Tuesday, 16 December 2014: 2:10 PM
Robert E Kopp III1, Michael Delgado2, Radley M Horton3, Trevor Houser2, Christopher M Little4, Robert Muir-Wood5, Michael Oppenheimer4, David M Rasmussen Jr2, Benjamin Strauss6 and Claudia Tebaldi6, (1)Rutgers University New Brunswick, New Brunswick, NJ, United States, (2)Rhodium Group, Oakland, CA, United States, (3)Columbia University/NASA GISS, New York, NY, United States, (4)Princeton University, Princeton, NJ, United States, (5)Risk Management Solutions, Inc., Newark, CA, United States, (6)Climate Central, Princeton, NJ, United States
Global mean sea level (GMSL) rise projections are insufficient for adaptation planning; local decisions require local projections that characterize risk over a range of timeframes and tolerances. We present a global set of local sea level (LSL) projections to inform decisions on timescales ranging from the coming decades through the 22nd century. We present complete probability distributions, informed by a combination of expert community assessment, expert elicitation, and process modeling [1]. We illustrate the application of this framework by estimating the joint distribution of future sea-level change and coastal flooding, and associated economic costs [1,2].
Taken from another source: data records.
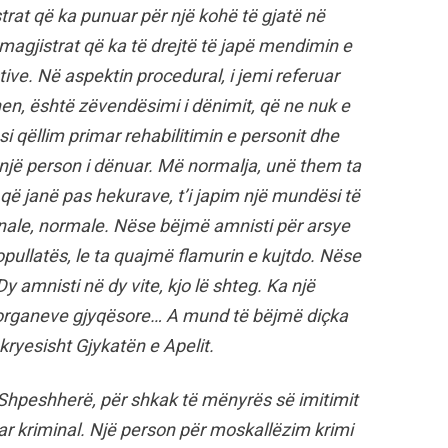
strat që ka punuar për një kohë të gjatë në
h-magjistrat që ka të drejtë të japë mendimin e
ive. Në aspektin procedural, i jemi referuar
nen, është zëvendësimi i dënimit, që ne nuk e
si qëllim primar rehabilitimin e personit dhe
ë një person i dënuar. Më normalja, unë them ta
që janë pas hekurave, t’i japim një mundësi të
penale, normale. Nëse bëjmë amnisti për arsye
opullatës, le ta quajmë flamurin e kujtdo. Nëse
y amnisti në dy vite, kjo lë shteg. Ka një
k organeve gjyqësore… A mund të bëjmë diçka
kryesisht Gjykatën e Apelit.
 Shpeshherë, për shkak të mënyrës së imitimit
ruar kriminal. Një person për moskallëzim krimi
In much of the world in the current century, differences in median LSL projections are due primarily to varying levels of non-climatic uplift or subsidence. In the 22nd century and in the high-end tails, larger ice sheet contributions, particularly from the Antarctic ice sheet (AIS), contribute significantly to site-to-site differences. Uncertainty in GMSL and most LSL projections is dominated by the uncertain AIS component.
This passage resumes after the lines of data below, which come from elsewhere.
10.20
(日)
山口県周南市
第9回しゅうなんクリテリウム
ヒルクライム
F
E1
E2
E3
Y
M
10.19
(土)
Sea-level rise dramatically reshapes flood risk. For example, at the New York City (Battery) tide gauge, our projections indicate a \emph{likely} (67% probability) 21st century LSL rise under RCP 8.5 of 65--129 cm (1-in-20 chance of exceeding 154 cm). Convolving the distribution of projected sea-level rise with the extreme value distribution of flood return periods indicates that this rise will cause the current 1.80 m `1-in-100 year' flood event to occur an expected nine times over the 21st century -- equivalent to the expected number of `1-in-11 year' floods in the absence of sea-level change.

Projected sea-level rise for 2100 under RCP 8.5 would likely place $80-$160 billion of current property in New York below the high tide line, with a 1-in-20 chance of losses >$190 billion. Even without accounting for potential changes in storms themselves, it would likely increase average annual storm damage by $2.6-$5.2 billion (1-in-20 chance of >$7 billion). Projected increases in tropical cyclone intensity would further increase damages [2].

References: [1] R. E. Kopp et al. (2014), Earth's Future, doi:10.1002/2014EF000239. [2] T. Houser et al. (2014), American Climate Prospectus, www.climateprospectus.org.